Problem description – Give back the records below exactly, omitting the pictures.

Document layout analysis data –
>>>

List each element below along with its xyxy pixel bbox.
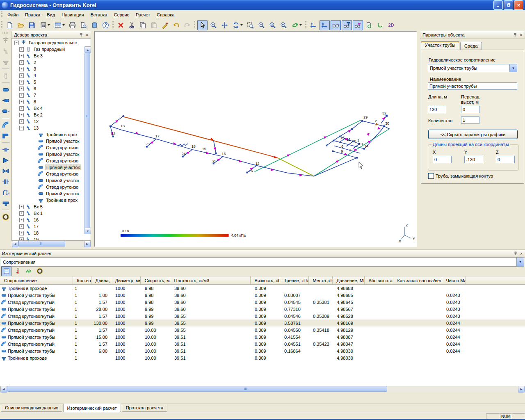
tree-horizontal-scrollbar[interactable]: ◀ ▶ (11, 241, 91, 247)
tree-expander-plus[interactable]: + (19, 113, 24, 117)
column-header-10[interactable]: Абс.высота, м (364, 276, 393, 285)
open-folder-button[interactable] (16, 20, 26, 30)
pin-icon[interactable] (78, 32, 84, 38)
redo-button[interactable] (182, 20, 192, 30)
cone-tool-button[interactable] (1, 155, 11, 165)
column-header-7[interactable]: Трение, кПа (280, 276, 308, 285)
table-row[interactable]: Прямой участок трубы11.0010009.9839.600.… (0, 292, 525, 299)
tree-item-0[interactable]: −Газораспределительнс (12, 39, 85, 46)
length-field[interactable] (428, 106, 446, 113)
tree-item-3[interactable]: +2 (12, 59, 85, 66)
pin-icon[interactable] (513, 251, 518, 256)
toolbar-grip[interactable] (2, 32, 9, 34)
column-header-12[interactable]: Число Маха (442, 276, 466, 285)
menu-item-navigation[interactable]: Навигация (58, 11, 87, 18)
tree-expander-plus[interactable]: + (19, 73, 24, 78)
tree-item-19[interactable]: Прямой участок (12, 164, 85, 171)
tree-item-2[interactable]: +Вх 3 (12, 52, 85, 59)
edit-wand-button[interactable] (160, 20, 170, 30)
rotate-button[interactable] (231, 20, 244, 30)
menu-item-edit[interactable]: Правка (22, 11, 43, 18)
tree-item-29[interactable]: +18 (12, 230, 85, 236)
chevron-down-icon[interactable] (62, 24, 65, 26)
tee-tool-button[interactable] (1, 57, 11, 67)
table-row[interactable]: Тройник в проходе1100010.0039.510.3094.9… (0, 354, 525, 361)
column-header-5[interactable]: Плотность, кг/м3 (170, 276, 250, 285)
flat-2d-button[interactable]: 2D (386, 20, 396, 30)
tree-expander-minus[interactable]: − (14, 41, 19, 45)
refresh-button[interactable] (375, 20, 385, 30)
close-icon[interactable]: × (518, 32, 524, 38)
hatch-lines-view-button[interactable] (23, 266, 34, 276)
menu-item-view[interactable]: Вид (43, 11, 58, 18)
zoom-previous-button[interactable] (278, 20, 289, 30)
tree-expander-plus[interactable]: + (19, 60, 24, 65)
thermometer-view-button[interactable] (12, 266, 23, 276)
tree-item-13[interactable]: −13 (12, 125, 85, 131)
proj-z-field[interactable] (496, 156, 515, 163)
column-header-9[interactable]: Давление, МПа (332, 276, 364, 285)
tree-item-26[interactable]: +Вх 1 (12, 210, 85, 217)
tree-item-14[interactable]: Тройник в прох (12, 131, 85, 138)
tree-item-23[interactable]: Прямой участок (12, 190, 85, 197)
tree-item-11[interactable]: +Вх 2 (12, 112, 85, 118)
tree-item-9[interactable]: +8 (12, 98, 85, 105)
column-header-3[interactable]: Диаметр, мм (111, 276, 140, 285)
view-glasses-button[interactable] (331, 20, 341, 30)
resistance-select[interactable]: Прямой участок трубы ▼ (428, 64, 517, 72)
hide-graphics-params-button[interactable]: << Скрыть параметры графики (428, 130, 518, 139)
help-button[interactable]: ? (100, 20, 111, 30)
menu-item-calculation[interactable]: Расчет (132, 11, 153, 18)
valve-tool-button[interactable] (1, 166, 11, 176)
ring-tool-button[interactable] (1, 212, 11, 222)
scroll-right-icon[interactable]: ▶ (518, 386, 525, 393)
tree-expander-plus[interactable]: + (19, 231, 24, 235)
chevron-down-icon[interactable]: ▼ (516, 258, 524, 266)
calculator-button[interactable] (38, 20, 52, 30)
height-drop-field[interactable] (461, 106, 479, 113)
zoom-out-button[interactable] (256, 20, 267, 30)
axes-free-button[interactable] (308, 20, 319, 30)
menu-item-help[interactable]: Справка (153, 11, 178, 18)
tree-item-4[interactable]: +3 (12, 66, 85, 72)
tree-item-15[interactable]: Прямой участок (12, 138, 85, 144)
tree-expander-plus[interactable]: + (19, 205, 24, 209)
tree-expander-minus[interactable]: − (19, 126, 24, 130)
undo-button[interactable] (171, 20, 181, 30)
menu-item-file[interactable]: Файл (4, 11, 22, 18)
tree-item-12[interactable]: +12 (12, 118, 85, 125)
column-header-11[interactable]: Кав.запас насоса/ветви, м (393, 276, 442, 285)
tree-expander-plus[interactable]: + (19, 100, 24, 104)
orifice-tool-button[interactable] (1, 145, 11, 155)
new-doc-button[interactable] (5, 20, 15, 30)
menu-item-service[interactable]: Сервис (110, 11, 132, 18)
chevron-down-icon[interactable] (240, 24, 243, 26)
tree-expander-plus[interactable]: + (19, 47, 24, 52)
tree-expander-plus[interactable]: + (19, 93, 24, 98)
table-row[interactable]: Тройник в проходе110009.9839.600.3094.98… (0, 285, 525, 292)
tree-item-1[interactable]: +Газ природный (12, 46, 85, 52)
tee-fitting-tool-button[interactable] (1, 198, 11, 208)
column-header-8[interactable]: Местн.,кПа (308, 276, 332, 285)
pipe-out-tool-button[interactable] (1, 106, 11, 116)
results-category-select[interactable]: Сопротивления ▼ (1, 257, 524, 267)
table-row[interactable]: Отвод крутоизогнутый11.5710009.9839.600.… (0, 299, 525, 306)
bottom-tab-0[interactable]: Список исходных данных (1, 404, 62, 412)
scroll-right-icon[interactable]: ▶ (84, 241, 91, 247)
scroll-down-icon[interactable]: ▼ (84, 228, 91, 234)
tab-medium[interactable]: Среда (460, 42, 482, 50)
tree-vertical-scrollbar[interactable]: ▲ ▼ (84, 46, 90, 234)
tree-item-7[interactable]: +6 (12, 85, 85, 92)
tree-expander-plus[interactable]: + (19, 87, 24, 91)
save-button[interactable] (27, 20, 37, 30)
scroll-left-icon[interactable]: ◀ (0, 386, 7, 393)
tree-item-25[interactable]: +Вх 5 (12, 203, 85, 210)
restore-button[interactable] (504, 0, 513, 10)
column-header-1[interactable]: Кол-во (73, 276, 91, 285)
network-tool-button[interactable] (1, 36, 11, 46)
close-icon[interactable]: × (84, 32, 90, 38)
paste-button[interactable] (149, 20, 159, 30)
pipe-in-tool-button[interactable] (1, 96, 11, 105)
closing-loop-checkbox[interactable] (428, 173, 434, 179)
delete-red-x-button[interactable] (116, 20, 126, 30)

<<<

Task output –
List each element below along with its xyxy pixel bbox.
tree-horizontal-scrollbar[interactable]: ◀ ▶ (11, 241, 91, 247)
tree-expander-plus[interactable]: + (19, 113, 24, 117)
column-header-10[interactable]: Абс.высота, м (364, 276, 393, 285)
open-folder-button[interactable] (16, 20, 26, 30)
pin-icon[interactable] (78, 32, 84, 38)
redo-button[interactable] (182, 20, 192, 30)
cone-tool-button[interactable] (1, 155, 11, 165)
column-header-7[interactable]: Трение, кПа (280, 276, 308, 285)
table-row[interactable]: Прямой участок трубы11.0010009.9839.600.… (0, 292, 525, 299)
tree-item-0[interactable]: −Газораспределительнс (12, 39, 85, 46)
length-field[interactable] (428, 106, 446, 113)
tree-item-3[interactable]: +2 (12, 59, 85, 66)
pin-icon[interactable] (513, 251, 518, 256)
toolbar-grip[interactable] (2, 32, 9, 34)
column-header-12[interactable]: Число Маха (442, 276, 466, 285)
menu-item-navigation[interactable]: Навигация (58, 11, 87, 18)
tree-expander-plus[interactable]: + (19, 73, 24, 78)
tree-item-19[interactable]: Прямой участок (12, 164, 85, 171)
tree-item-2[interactable]: +Вх 3 (12, 52, 85, 59)
edit-wand-button[interactable] (160, 20, 170, 30)
rotate-button[interactable] (231, 20, 244, 30)
menu-item-edit[interactable]: Правка (22, 11, 43, 18)
tree-item-29[interactable]: +18 (12, 230, 85, 236)
chevron-down-icon[interactable] (62, 24, 65, 26)
tee-tool-button[interactable] (1, 57, 11, 67)
table-row[interactable]: Тройник в проходе1100010.0039.510.3094.9… (0, 354, 525, 361)
column-header-5[interactable]: Плотность, кг/м3 (170, 276, 250, 285)
flat-2d-button[interactable]: 2D (386, 20, 396, 30)
tree-expander-minus[interactable]: − (14, 41, 19, 45)
refresh-button[interactable] (375, 20, 385, 30)
close-icon[interactable]: × (518, 32, 524, 38)
hatch-lines-view-button[interactable] (23, 266, 34, 276)
menu-item-view[interactable]: Вид (43, 11, 58, 18)
zoom-previous-button[interactable] (278, 20, 289, 30)
tree-expander-plus[interactable]: + (19, 60, 24, 65)
thermometer-view-button[interactable] (12, 266, 23, 276)
tree-item-13[interactable]: −13 (12, 125, 85, 131)
proj-z-field[interactable] (496, 156, 515, 163)
column-header-9[interactable]: Давление, МПа (332, 276, 364, 285)
tree-item-26[interactable]: +Вх 1 (12, 210, 85, 217)
tree-item-14[interactable]: Тройник в прох (12, 131, 85, 138)
tree-item-23[interactable]: Прямой участок (12, 190, 85, 197)
tree-item-11[interactable]: +Вх 2 (12, 112, 85, 118)
tree-item-9[interactable]: +8 (12, 98, 85, 105)
column-header-3[interactable]: Диаметр, мм (111, 276, 140, 285)
view-glasses-button[interactable] (331, 20, 341, 30)
resistance-select[interactable]: Прямой участок трубы ▼ (428, 64, 517, 72)
hide-graphics-params-button[interactable]: << Скрыть параметры графики (428, 130, 518, 139)
help-button[interactable]: ? (100, 20, 111, 30)
menu-item-calculation[interactable]: Расчет (132, 11, 153, 18)
valve-tool-button[interactable] (1, 166, 11, 176)
ring-tool-button[interactable] (1, 212, 11, 222)
scroll-right-icon[interactable]: ▶ (518, 386, 525, 393)
tree-expander-plus[interactable]: + (19, 231, 24, 235)
chevron-down-icon[interactable]: ▼ (516, 258, 524, 266)
calculator-button[interactable] (38, 20, 52, 30)
height-drop-field[interactable] (461, 106, 479, 113)
zoom-out-button[interactable] (256, 20, 267, 30)
axes-free-button[interactable] (308, 20, 319, 30)
menu-item-help[interactable]: Справка (153, 11, 178, 18)
tree-item-4[interactable]: +3 (12, 66, 85, 72)
tree-item-15[interactable]: Прямой участок (12, 138, 85, 144)
tree-expander-plus[interactable]: + (19, 205, 24, 209)
tree-expander-minus[interactable]: − (19, 126, 24, 130)
undo-button[interactable] (171, 20, 181, 30)
menu-item-file[interactable]: Файл (4, 11, 22, 18)
tree-item-12[interactable]: +12 (12, 118, 85, 125)
column-header-11[interactable]: Кав.запас насоса/ветви, м (393, 276, 442, 285)
tree-expander-plus[interactable]: + (19, 100, 24, 104)
orifice-tool-button[interactable] (1, 145, 11, 155)
new-doc-button[interactable] (5, 20, 15, 30)
menu-item-service[interactable]: Сервис (110, 11, 132, 18)
chevron-down-icon[interactable] (240, 24, 243, 26)
tree-expander-plus[interactable]: + (19, 47, 24, 52)
tree-expander-plus[interactable]: + (19, 93, 24, 98)
table-row[interactable]: Тройник в проходе110009.9839.600.3094.98… (0, 285, 525, 292)
tree-item-1[interactable]: +Газ природный (12, 46, 85, 52)
tee-fitting-tool-button[interactable] (1, 198, 11, 208)
column-header-8[interactable]: Местн.,кПа (308, 276, 332, 285)
pipe-out-tool-button[interactable] (1, 106, 11, 116)
results-category-select[interactable]: Сопротивления ▼ (1, 257, 524, 267)
table-row[interactable]: Отвод крутоизогнутый11.5710009.9839.600.… (0, 299, 525, 306)
bottom-tab-0[interactable]: Список исходных данных (1, 404, 62, 412)
scroll-right-icon[interactable]: ▶ (84, 241, 91, 247)
scroll-down-icon[interactable]: ▼ (84, 228, 91, 234)
tab-medium[interactable]: Среда (460, 42, 482, 50)
tree-vertical-scrollbar[interactable]: ▲ ▼ (84, 46, 90, 234)
tree-item-7[interactable]: +6 (12, 85, 85, 92)
tree-expander-plus[interactable]: + (19, 87, 24, 91)
save-button[interactable] (27, 20, 37, 30)
scroll-left-icon[interactable]: ◀ (0, 386, 7, 393)
tree-item-25[interactable]: +Вх 5 (12, 203, 85, 210)
restore-button[interactable] (504, 0, 513, 10)
column-header-1[interactable]: Кол-во (73, 276, 91, 285)
network-tool-button[interactable] (1, 36, 11, 46)
close-icon[interactable]: × (84, 32, 90, 38)
paste-button[interactable] (149, 20, 159, 30)
pipe-in-tool-button[interactable] (1, 96, 11, 105)
closing-loop-checkbox[interactable] (428, 173, 434, 179)
delete-red-x-button[interactable] (116, 20, 126, 30)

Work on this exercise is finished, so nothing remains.